4) Set up DomainKeys or DKIM, this ensures your messages are uniquely signed. This is a Yahoo developed technology, and Microsoft does not clearly say they use it. But it’s a good one, better than Sender ID, I’m sure at the end Hotmail prefers DK-signed messages.
5) Don’t send more than 50.000 emails a day to the same Hotmail MX from the same IP. We had 4 different IP’s, and I wrote a script for switching routes every 6 hours. So we were sending to the same MX from the same IP only 6 hours a day.
6) Control your app so it relays a message every 5 seconds, don’t do it further. This is what we say in spanish “goteo” or “gota a gota”.
It doesn’t mind if you start sending on Sunday and finish on Tuesday. The question is get your user’s inbox.
There’s no way to configure your MTA for that (in case you’re using Sendmail or Postfix, don’t know with Qmail or Exim), so you’ll have to take care using your app.
7) Build lists (white/gray/black-lists) using mysql tables or simple text files, so you can make your app use them. Write scripts for parsing mailserver log files and add/remove addresses from the lists.

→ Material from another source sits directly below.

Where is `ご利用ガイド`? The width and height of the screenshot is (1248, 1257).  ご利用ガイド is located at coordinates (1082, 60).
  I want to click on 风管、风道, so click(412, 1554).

IE: mark users which have received this week’s email, so if the sending fails you can start from the last and avoid repeating. Mark users which returned the message saying “mailbox is unavailable” or some other issues, so they stay on a blacklist. Then make your app ignore users in blacklist.
If you follow these tips, maybe you’ll be getting your user’s inbox successfully in short. Or maybe not, but in the worst case be shure these are good practices which won’t hurt your app nor your systems.